While recent studies prove that the Adirondack lakes are slowly recovering from toxic levels of acid rain, experts say changes in environmental policy may backtrack that improvement.

The study of 50 lakes, which began in the 1970s, suggests that current environmental policies are contributing to the improvement in water quality, said Charles Driscoll, professor of civil and environmental engineering at Syracuse University and a leader in the study.

A proposed policy, however, would eliminate a process called the New Source Review, established by President George W. Bush’s Clear Skies Initiative, and this elimination may contribute to bringing acid rain levels back up and could significantly hamper the recovery of Adirondack lakes, Driscoll said.

“It’s hard to know what might be the result,” Driscoll said. “It might result in a 15-20 percent increase in levels of acid rain that the Adirondacks would experience and levels may not go down to the extent they could have.”

The New Source Review requires that power plants built before the 1970s comply with new emission regulations and update their technology to modern equipment when they undergo substantial renovations, said David Popp, assistant professor of public administration at SU. These technological upgrades are very costly and some plants decide not to renovate in order to save money. For those plants that do update, the New Source Review may force them to shut down because the costs for upgrades “is not worth it.”



“The elimination of the New Source Review is not necessarily a bad thing,” Popp said. “Even with the New Source Review, plants could keep on polluting now if they don’t update their equipment.”

Bernard Melewski, deputy director and counsel to the Adirondack Council, is opposed to the proposed elimination. He says it would lead to more pollution and more factories could contribute to increasing toxic emissions. The Adirondack Council has asked the Environmental Protection Agency, which is proposing the elimination, to suspend the process until Congress can review the program and vote on it.

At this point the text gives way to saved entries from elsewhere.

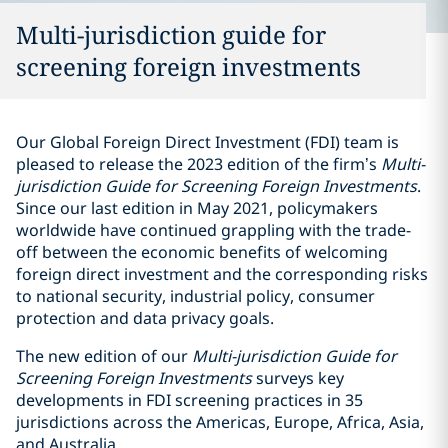
Multi-jurisdiction guide for
screening foreign investments
Our Global Foreign Direct Investment (FDI) team is
pleased to release the 2023 edition of the firm’s
Multi-
jurisdiction Guide for Screening Foreign Investments
.
Since our last edition in May 2021, policymakers
worldwide have continued grappling with the trade-
off between the economic benefits of welcoming
foreign direct investment and the corresponding risks
to national security, industrial policy, consumer
protection and data privacy goals.
The new edition of our
Multi-jurisdiction Guide for
Screening Foreign Investments
surveys key
developments in FDI screening practices in 35
jurisdictions across the Americas, Europe, Africa, Asia,
and Australia.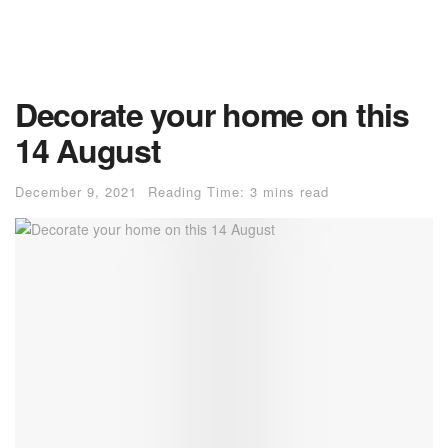
Decorate your home on this
14 August
December 9, 2021
Reading Time: 3 mins read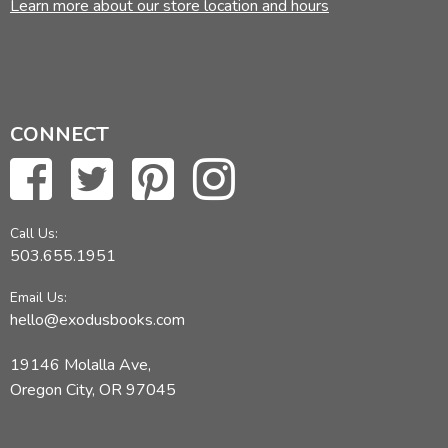
Learn more about our store location and hours
CONNECT
Call Us:
503.655.1951
Email Us:
hello@exodusbooks.com
19146 Molalla Ave,
Oregon City, OR 97045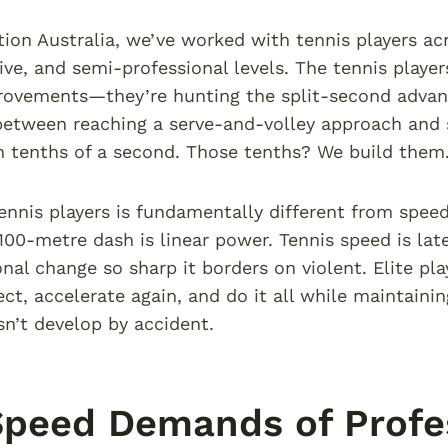
tion Australia, we’ve worked with tennis players ac
ive, and semi-professional levels. The tennis player
rovements—they’re hunting the split-second advan
between reaching a serve-and-volley approach and s
 tenths of a second. Those tenths? We build them
ennis players is fundamentally different from speed t
 100-metre dash is linear power. Tennis speed is late
onal change so sharp it borders on violent. Elite pla
rect, accelerate again, and do it all while maintaini
sn’t develop by accident.
peed Demands of Profes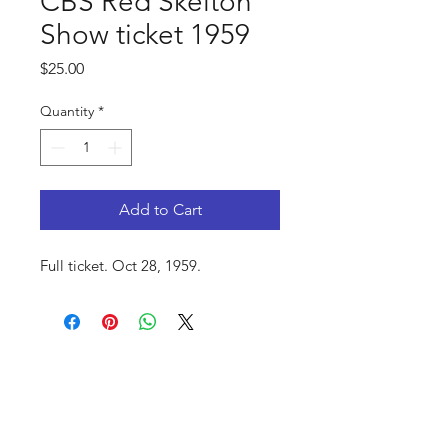
CBS Red Skelton
Show ticket 1959
Price
$25.00
Quantity
*
Add to Cart
Full ticket. Oct 28, 1959.
FAQ
Shop
Privacy Policy
About Us
Contact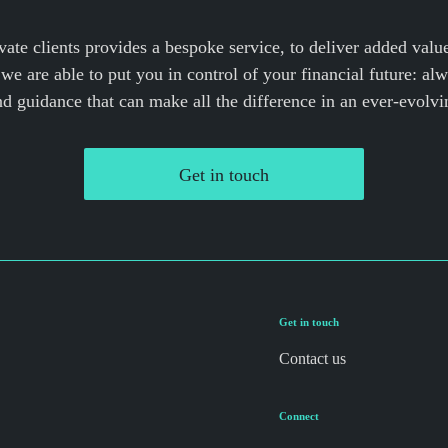
vate clients provides a bespoke service, to deliver added valu
we are able to put you in control of your financial future: al
nd guidance that can make all the difference in an ever-evolvi
Get in touch
Get in touch
Contact us
Connect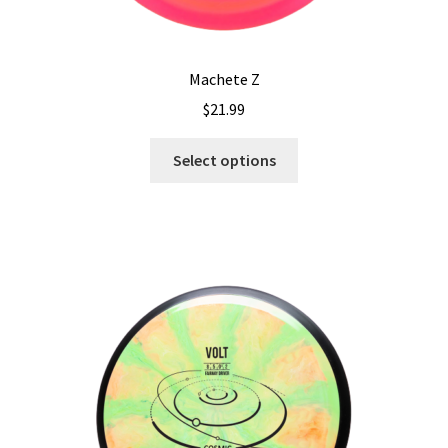
Machete Z
$
21.99
This
Select options
product
has
multiple
variants.
The
options
may
be
chosen
on
the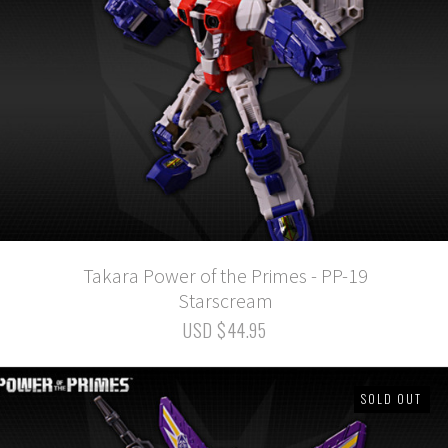
Takara Power of the Primes - PP-19
Starscream
USD $44.95
SOLD OUT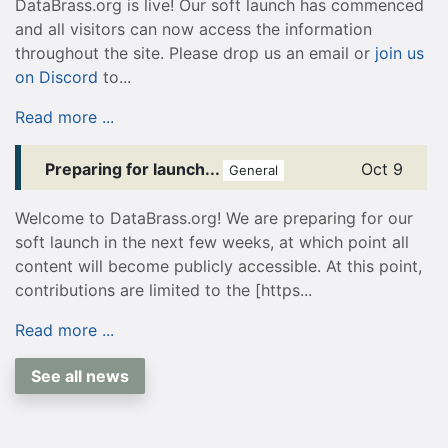
DataBrass.org is live! Our soft launch has commenced
and all visitors can now access the information
throughout the site. Please drop us an email or
join us
on Discord
to...
Read more ...
Preparing for launch...
Oct 9
General
Welcome to DataBrass.org! We are preparing for our
soft launch in the next few weeks, at which point all
content will become publicly accessible. At this point,
contributions are limited to the [https...
Read more ...
See all news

“These changes ought to be done in Congress,” Melewski said.

Overall, toxic emissions from Midwestern power plants must be reduced 50 percent from where they are now, with or without the New Source Review, to continue lowering the levels of acidity in the Adirondack lakes, Melewski said.

Of the 3000 Adirondack lakes located in northern New York, 25 percent are chronologically acidic, Driscoll said. They are very sensitive to acid rain because they have a high annual rainfall and they have very shallow soils. They are also located downwind from factories in the Midwest.

“The EPA knows that controlling power plant emissions directly affects the Adirondacks,” Melewski said. “They just need to target the right places at the right times.”